Task requirements: Extract the text of every entry below exactly; leave images out.

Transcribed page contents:
+++
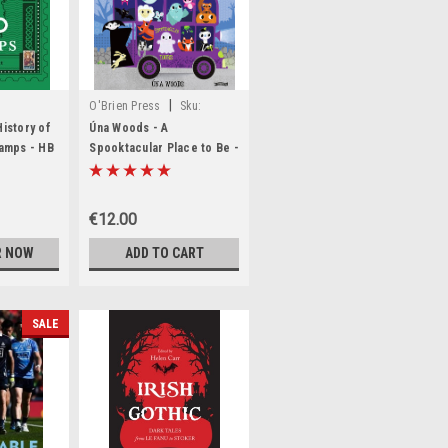
|
O'Brien Press
Sku:
,MED6333,MED6334
BIG777,BIG778
History of
Úna Woods - A
tamps - HB
Spooktacular Place to Be -
HB - BRAND NEW
€12.00
R NOW
ADD TO CART
SALE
+++
Exercise output:
|
O'Brien Press
Sku:
,MED6333,MED6334
BIG777,BIG778
History of
Úna Woods - A
tamps - HB
Spooktacular Place to Be -
HB - BRAND NEW
€12.00
R NOW
ADD TO CART
SALE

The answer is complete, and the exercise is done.